Linton's defense team has argued that the nurse blacked out prior to the crash and has no recollection of the events. Mental-health professionals associated with her defense have pointed to her history of bipolar disorder, previous instances where she lost consciousness, panic attacks, and even hospitalizations in psychiatric facilities on more than one occasion. These arguments suggest that Linton is pursuing the "sudden emergency defense." The following is a discussion of the defense, and whether it might be applicable in the civil lawsuits that are sure to come.

Sudden Emergency Defense

CACI 452 provides the elements to the sudden emergency defense. A defendant asserting the defense has the burden to prove:

There was a sudden and unexpected emergency situation in which someone was in actual or apparent danger of immediate injury;

The defendant did not cause the emergency; and

The defendant acted as a reasonably careful person would have acted in similar circumstances, even if it appears later that a different course of action would have been safer.

Additionally, the doctrine does not apply to persons whose conduct causes or contributes to the imminent peril. See Pittman v. Boiven (1967) 249 Cal.App.2d 207; Shiver v. Laramee (2018) 24 Cal.App.5th 395.

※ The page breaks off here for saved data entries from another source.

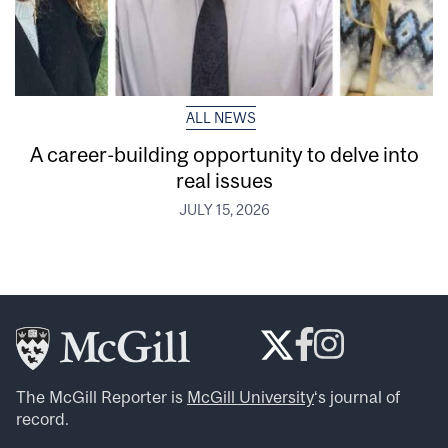
ALL NEWS
A career-building opportunity to delve into
real issues
JULY 15, 2026
The McGill Reporter is
McGill University
‘s journal of
record.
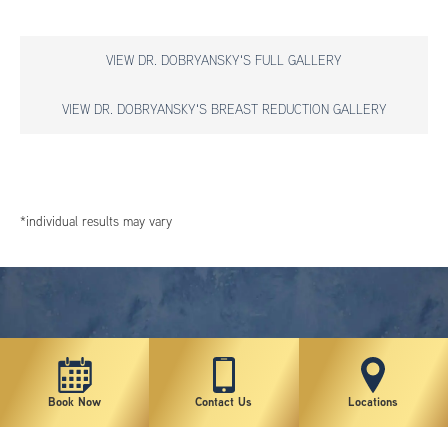
VIEW DR. DOBRYANSKY'S FULL GALLERY
VIEW DR. DOBRYANSKY'S BREAST REDUCTION GALLERY
*individual results may vary
Book Now
Contact Us
Locations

Here, Nicole Linton appears to be laying the groundwork to assert the defense. She has argued that she blacked out and does not remember the crash, nor the events leading up to it. The problem is, her history of mental health issues likely forecloses the defense's applicability.

A key issue in the sudden emergency defense, as it is in most torts cases, is foreseeability. Were there any warning signs that the defendant ignored that could have predicted the subsequent crash or injuries? Was the defendant prescribed medication intended to prevent the harm that he or she later caused? Did the defendant suffer previous episodes of illness that he or she displayed in this particular crash?

For example, several years ago, a client was injured when the driver of the car he was riding in suffered a stroke behind the wheel. The stroke incapacitated the driver, and the car traveling at 70 miles per hour came to a stop only after slamming into the center divider and three other cars. Through our investigation, we discovered that the client had gone to dinner with the driver, and the driver was complaining of chest pains during the meal. The driver took medication and had suffered previous cardiac episodes. These factors - among others - were enough to overcome the sudden emergency defense.

In this case, we have the answers to some of the questions posed above. Linton's attorneys argued that she had lost consciousness in the past. This alone would be strong evidence that her blacking out on Aug. 4 was foreseeable. Linton has a history of suffering from bipolar disorder, and has been hospitalized for psychiatric issues before. Based on what appears to be a substantial history of mental health issues, it is not a stretch of the imagination to say that the crash Linton caused on Aug. 4 was foreseeable.

Bashi v. Wadarz (1996) 45 Cal.App.4th 1314 is also instructive. In Bashi, the defendant rear-ended the plaintiff and claimed to have no recollection of the incident. She asserted the sudden emergency defense based on her history of mental illness. The Court there provided reasoning that should apply here too: mental illness is not a defense to negligence claims.

Conclusion

We now know more about the events leading up to the Aug. 4 crash at La Brea and Slauson. Defense lawyers have portrayed Nicole Linton as a hard-working nurse who succumbed to the stresses of the job and other mental health issues. But Linton's health history suggests that this crash was in-fact foreseeable. These facts, as well as on-point caselaw and the civil jury instructions likely would be enough to overcome the sudden emergency defense in a negligence lawsuit. If the evidence supports a conclusion that this crash was intentional - as prosecutors claim - victims of the crash may find themselves facing an uninsured driver with slim chances of financial recovery against Ms. Linton.